**ACTIVITY:**
Among the entries below, count the lines containing the string "Moloco". Only the count is needed.

**SUPPLIED MATERIAL:**
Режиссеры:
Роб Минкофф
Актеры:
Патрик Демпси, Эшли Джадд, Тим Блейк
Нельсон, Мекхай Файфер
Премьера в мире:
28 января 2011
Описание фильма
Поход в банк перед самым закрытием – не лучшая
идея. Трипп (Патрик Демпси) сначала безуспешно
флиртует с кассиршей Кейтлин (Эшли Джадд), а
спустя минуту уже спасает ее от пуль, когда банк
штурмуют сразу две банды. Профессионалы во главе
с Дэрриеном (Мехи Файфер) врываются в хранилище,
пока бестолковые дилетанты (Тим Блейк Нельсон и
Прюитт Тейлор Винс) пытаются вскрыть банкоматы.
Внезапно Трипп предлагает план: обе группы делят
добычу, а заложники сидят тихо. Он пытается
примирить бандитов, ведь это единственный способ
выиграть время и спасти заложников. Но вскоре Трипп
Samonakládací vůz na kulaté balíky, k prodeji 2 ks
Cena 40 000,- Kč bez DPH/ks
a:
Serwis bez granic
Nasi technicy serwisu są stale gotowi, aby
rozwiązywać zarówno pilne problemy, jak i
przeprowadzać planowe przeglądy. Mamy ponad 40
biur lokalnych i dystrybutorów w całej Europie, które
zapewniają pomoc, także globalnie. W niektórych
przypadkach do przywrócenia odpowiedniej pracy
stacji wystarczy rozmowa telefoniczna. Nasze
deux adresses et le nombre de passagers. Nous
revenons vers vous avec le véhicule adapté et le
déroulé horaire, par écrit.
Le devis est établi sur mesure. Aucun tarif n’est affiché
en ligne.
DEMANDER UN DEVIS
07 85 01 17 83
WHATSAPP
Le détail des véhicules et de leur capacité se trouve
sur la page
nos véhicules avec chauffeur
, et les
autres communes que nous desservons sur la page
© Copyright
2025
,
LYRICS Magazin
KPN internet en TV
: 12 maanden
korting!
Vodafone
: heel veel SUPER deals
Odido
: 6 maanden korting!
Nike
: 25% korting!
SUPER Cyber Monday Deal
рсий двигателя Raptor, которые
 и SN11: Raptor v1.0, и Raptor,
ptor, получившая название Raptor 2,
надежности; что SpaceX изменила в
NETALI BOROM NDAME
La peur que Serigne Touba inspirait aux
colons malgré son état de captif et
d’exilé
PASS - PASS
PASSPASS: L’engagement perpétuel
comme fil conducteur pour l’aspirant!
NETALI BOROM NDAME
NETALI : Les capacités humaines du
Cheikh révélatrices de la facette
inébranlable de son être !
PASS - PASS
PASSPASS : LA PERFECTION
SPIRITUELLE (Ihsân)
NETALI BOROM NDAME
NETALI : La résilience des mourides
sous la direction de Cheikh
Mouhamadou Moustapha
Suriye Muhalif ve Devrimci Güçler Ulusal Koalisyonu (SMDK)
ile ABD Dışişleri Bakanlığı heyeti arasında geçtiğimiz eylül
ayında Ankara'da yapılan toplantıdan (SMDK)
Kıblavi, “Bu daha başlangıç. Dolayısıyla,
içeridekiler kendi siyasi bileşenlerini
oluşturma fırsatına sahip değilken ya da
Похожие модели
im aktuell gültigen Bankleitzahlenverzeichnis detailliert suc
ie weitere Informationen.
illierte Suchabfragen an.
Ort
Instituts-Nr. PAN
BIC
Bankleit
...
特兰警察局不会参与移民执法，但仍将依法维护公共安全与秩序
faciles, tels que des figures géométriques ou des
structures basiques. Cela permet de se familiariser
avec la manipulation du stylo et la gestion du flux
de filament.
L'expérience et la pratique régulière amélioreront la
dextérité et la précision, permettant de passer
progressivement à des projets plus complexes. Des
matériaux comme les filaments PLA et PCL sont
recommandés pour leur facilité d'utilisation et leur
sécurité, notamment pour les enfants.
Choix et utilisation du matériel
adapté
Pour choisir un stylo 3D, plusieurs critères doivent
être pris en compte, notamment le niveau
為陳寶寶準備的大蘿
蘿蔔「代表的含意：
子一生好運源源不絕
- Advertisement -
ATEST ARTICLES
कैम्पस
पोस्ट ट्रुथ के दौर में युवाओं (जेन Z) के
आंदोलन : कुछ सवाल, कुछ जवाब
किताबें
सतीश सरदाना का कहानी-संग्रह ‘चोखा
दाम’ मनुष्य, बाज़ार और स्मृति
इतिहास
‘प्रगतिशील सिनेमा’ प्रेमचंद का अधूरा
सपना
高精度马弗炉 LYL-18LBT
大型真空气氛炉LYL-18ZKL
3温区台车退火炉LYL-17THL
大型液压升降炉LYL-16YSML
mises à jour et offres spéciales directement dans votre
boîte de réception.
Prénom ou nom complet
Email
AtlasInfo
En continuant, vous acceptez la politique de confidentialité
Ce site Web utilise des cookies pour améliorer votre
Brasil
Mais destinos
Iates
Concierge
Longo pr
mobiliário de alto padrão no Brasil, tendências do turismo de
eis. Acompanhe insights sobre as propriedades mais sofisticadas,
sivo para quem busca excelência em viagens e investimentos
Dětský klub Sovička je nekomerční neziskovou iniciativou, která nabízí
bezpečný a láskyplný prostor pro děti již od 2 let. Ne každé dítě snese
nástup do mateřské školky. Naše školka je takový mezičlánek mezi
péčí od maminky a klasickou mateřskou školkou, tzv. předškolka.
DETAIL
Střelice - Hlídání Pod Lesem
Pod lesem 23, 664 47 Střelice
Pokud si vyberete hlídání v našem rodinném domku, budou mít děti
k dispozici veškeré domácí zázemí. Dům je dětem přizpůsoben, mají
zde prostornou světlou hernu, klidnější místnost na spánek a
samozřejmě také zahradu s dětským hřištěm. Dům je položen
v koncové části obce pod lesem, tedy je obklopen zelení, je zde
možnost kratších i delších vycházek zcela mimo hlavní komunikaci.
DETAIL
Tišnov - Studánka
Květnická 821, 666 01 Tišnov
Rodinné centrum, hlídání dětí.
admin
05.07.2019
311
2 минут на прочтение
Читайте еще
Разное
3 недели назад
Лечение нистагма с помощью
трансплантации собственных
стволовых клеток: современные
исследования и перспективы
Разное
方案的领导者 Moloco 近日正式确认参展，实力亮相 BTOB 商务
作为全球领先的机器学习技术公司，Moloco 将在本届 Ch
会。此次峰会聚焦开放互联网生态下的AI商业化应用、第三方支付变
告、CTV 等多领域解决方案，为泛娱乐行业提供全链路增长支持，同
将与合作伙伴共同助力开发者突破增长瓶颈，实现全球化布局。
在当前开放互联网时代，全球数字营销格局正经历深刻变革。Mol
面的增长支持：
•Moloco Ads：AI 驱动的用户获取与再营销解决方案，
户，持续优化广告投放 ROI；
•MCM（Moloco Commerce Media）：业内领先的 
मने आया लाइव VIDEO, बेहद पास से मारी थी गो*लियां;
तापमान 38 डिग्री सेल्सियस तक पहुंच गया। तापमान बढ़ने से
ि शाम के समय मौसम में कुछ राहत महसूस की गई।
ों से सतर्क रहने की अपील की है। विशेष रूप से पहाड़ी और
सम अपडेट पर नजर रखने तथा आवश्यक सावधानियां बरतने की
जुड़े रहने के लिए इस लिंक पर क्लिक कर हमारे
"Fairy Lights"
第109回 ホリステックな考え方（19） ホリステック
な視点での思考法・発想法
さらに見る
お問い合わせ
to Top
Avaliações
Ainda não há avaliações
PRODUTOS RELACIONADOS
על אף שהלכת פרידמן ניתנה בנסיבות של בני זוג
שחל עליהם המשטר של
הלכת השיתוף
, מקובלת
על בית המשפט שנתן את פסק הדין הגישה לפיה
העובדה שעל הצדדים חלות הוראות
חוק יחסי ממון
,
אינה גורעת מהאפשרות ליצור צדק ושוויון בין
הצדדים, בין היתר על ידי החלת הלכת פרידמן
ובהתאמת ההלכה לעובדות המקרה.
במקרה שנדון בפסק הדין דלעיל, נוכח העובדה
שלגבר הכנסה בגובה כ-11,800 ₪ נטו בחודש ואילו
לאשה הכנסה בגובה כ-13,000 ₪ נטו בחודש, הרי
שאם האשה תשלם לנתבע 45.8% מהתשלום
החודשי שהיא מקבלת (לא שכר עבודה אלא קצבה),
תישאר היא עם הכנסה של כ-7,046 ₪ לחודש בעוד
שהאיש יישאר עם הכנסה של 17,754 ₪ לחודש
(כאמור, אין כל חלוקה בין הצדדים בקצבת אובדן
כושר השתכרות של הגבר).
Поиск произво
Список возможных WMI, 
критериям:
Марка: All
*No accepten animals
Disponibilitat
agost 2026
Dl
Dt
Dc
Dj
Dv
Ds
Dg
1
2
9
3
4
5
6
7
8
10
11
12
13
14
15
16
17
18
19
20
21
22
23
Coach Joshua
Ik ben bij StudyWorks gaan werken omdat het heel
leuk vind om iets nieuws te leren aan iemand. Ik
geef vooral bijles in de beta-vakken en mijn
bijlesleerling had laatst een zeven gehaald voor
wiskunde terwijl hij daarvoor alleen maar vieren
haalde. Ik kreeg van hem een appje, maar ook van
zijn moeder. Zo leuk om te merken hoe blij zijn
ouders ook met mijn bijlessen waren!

**ANSWER SPACE:**
4